The Dubliner occupies prime real estate in the $850 million entertainment district built in 2007, occupying a space directly behind the KC Live! Stage in the main square off of 14th Street and Grand Boulevard. It’s a relatively new tenant in the space, taking over when Raglan Road, P&L’s first Irish pub, closed its doors in 2011. It feels a bit like the first floor of a hotel, with a spacious main seating area and a variety of other rooms that can be reserved for events.
You can see the amount of effort that the decorators put in to bringing our collective nostalgia for old Ireland to life. The staff says that much of the interior was imported directly from Ireland. During any given happy hour, you might find that Irish-born musical acts like Flogging Molly and Damien Rice are playing over the speakers, followed by a fiddler and guitarist taking over the stage, playing instrumental Irish folk music to give the ambience that extra bit of perfection.
The menu, which contains a mixture of American and Irish pub fare (everything from turkey clubs and sliders to corned beef and cabbage and shepherd’s pie) is priced about average for the city and happily not kicked up by its prime location. During “ecstatic hour,” appetizers are half off.

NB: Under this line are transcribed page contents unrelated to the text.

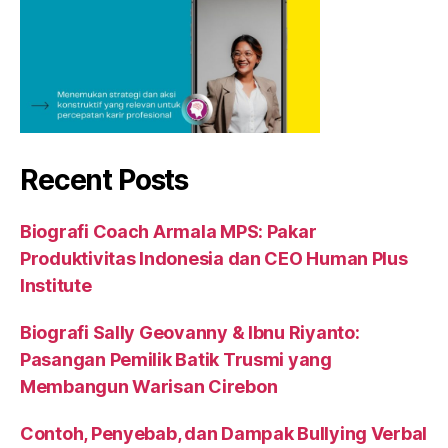
Recent Posts
Biografi Coach Armala MPS: Pakar
Produktivitas Indonesia dan CEO Human Plus
Institute
Biografi Sally Geovanny & Ibnu Riyanto:
Pasangan Pemilik Batik Trusmi yang
Membangun Warisan Cirebon
Contoh, Penyebab, dan Dampak Bullying Verbal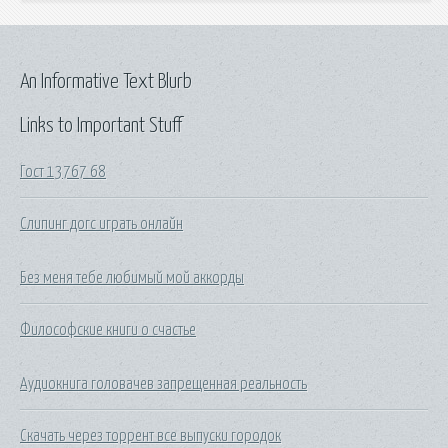
An Informative Text Blurb
Links to Important Stuff
Гост 13767 68
Слипинг догс играть онлайн
Без меня тебе любимый мой аккорды
Философские книги о счастье
Аудиокнига головачев запрещенная реальность
Скачать через торрент все выпуски городок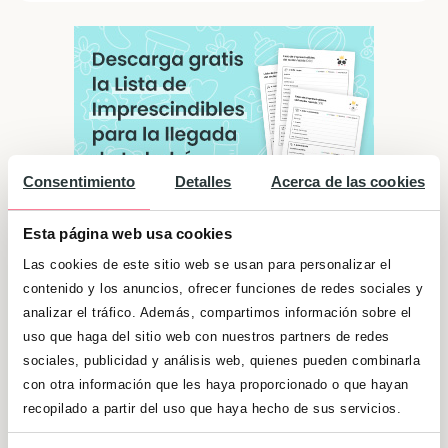
Consentimiento
Detalles
Acerca de las cookies
Esta página web usa cookies
Las cookies de este sitio web se usan para personalizar el
contenido y los anuncios, ofrecer funciones de redes sociales y
Significado de "Gabriela"
analizar el tráfico. Además, compartimos información sobre el
uso que haga del sitio web con nuestros partners de redes
Son muy agradables en el trato y que dan
sociales, publicidad y análisis web, quienes pueden combinarla
mucha importancia a los amigos. Hacen de
con otra información que les haya proporcionado o que hayan
punto de unión entre varias personas por su
recopilado a partir del uso que haya hecho de sus servicios.
carisma. Son creativas, por lo que las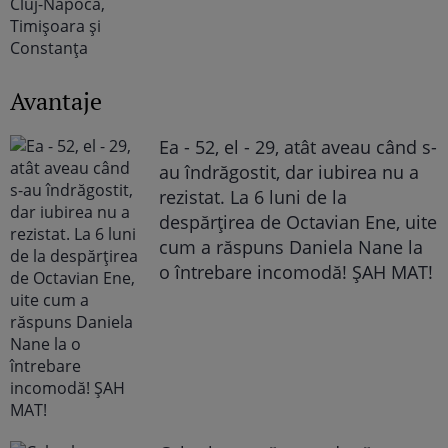
Avantaje
Ea - 52, el - 29, atât aveau când s-
au îndrăgostit, dar iubirea nu a
rezistat. La 6 luni de la
despărțirea de Octavian Ene, uite
cum a răspuns Daniela Nane la
o întrebare incomodă! ȘAH MAT!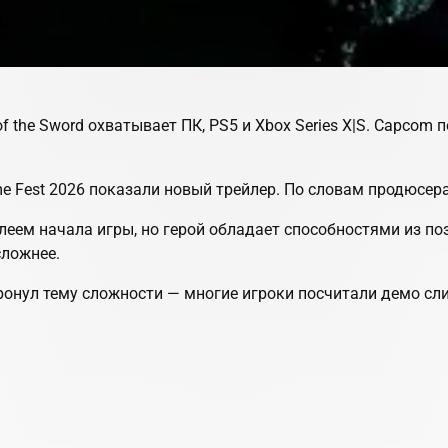
 the Sword охватывает ПК, PS5 и Xbox Series X|S. Capcom
e Fest 2026 показали новый трейлер. По словам продюсера
леем начала игры, но герой обладает способностями из п
сложнее.
онул тему сложности — многие игроки посчитали демо сл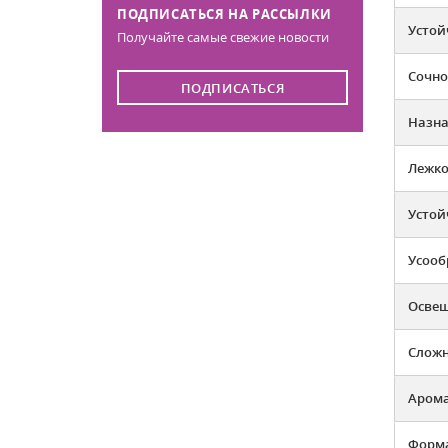
ПОДПИСАТЬСЯ НА РАССЫЛКИ
Устой
Получайте самые свежие новости
Сочно
ПОДПИСАТЬСЯ
Назна
Лежко
Устой
Усооб
Освещ
Слож
Арома
Форма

The crab cakes are tasty with the chipotle remoulade dipping sauce, and the “Ploughman’s Platter” of cheese, sausage, vegetables and crackers made for a satisfying light dinner.
Beer is a good choice for happy-hour beverages; even imports like Smithwick’s come in at $3 a pint. If you’re looking for a deeper selection of whiskeys than your average bar, The Dubliner is well-stocked with aged reserves of Jameson and Bushmills plus a few more obscure Irish and a handful of Scotch—but this is where you will be paying premium. A regular Jameson cost about $3 more than it will at a local dive bar. Each night also has its own specials, such as half-price whiskey on Wednesday and $3 house shots on Saturday nights.
As the evening goes on, the mood changes. The mostly older, low-key happy hour crowd started giving way to a younger, livelier clientele as it neared 8 p.m. The tweed-hatted musicians turned the stage over to a band in T-shirts and jeans, and multicolored lights started bouncing around on the ceiling.
That blue-to-green-to-red glow up among the ornate detailing highlighted the strange dissonance between the dignified presentation of The Dubliner and the party-time attitude of its surroundings. In an otherwise classy place, the (all-female) servers were clad in low-cut tops, tartan miniskirts and knee-high socks. Still, you’ve got to play what the audience wants to hear. Hopefully it’ll be willing to listen to two different songs.
On a final note, I must say, fair play to the proprietors for including Bono and the Edge in the large painting of notable Irish musicians hanging near the front, but to omit an image of James Joyce from gracing the walls of their establishment? It’s only a shame, it is.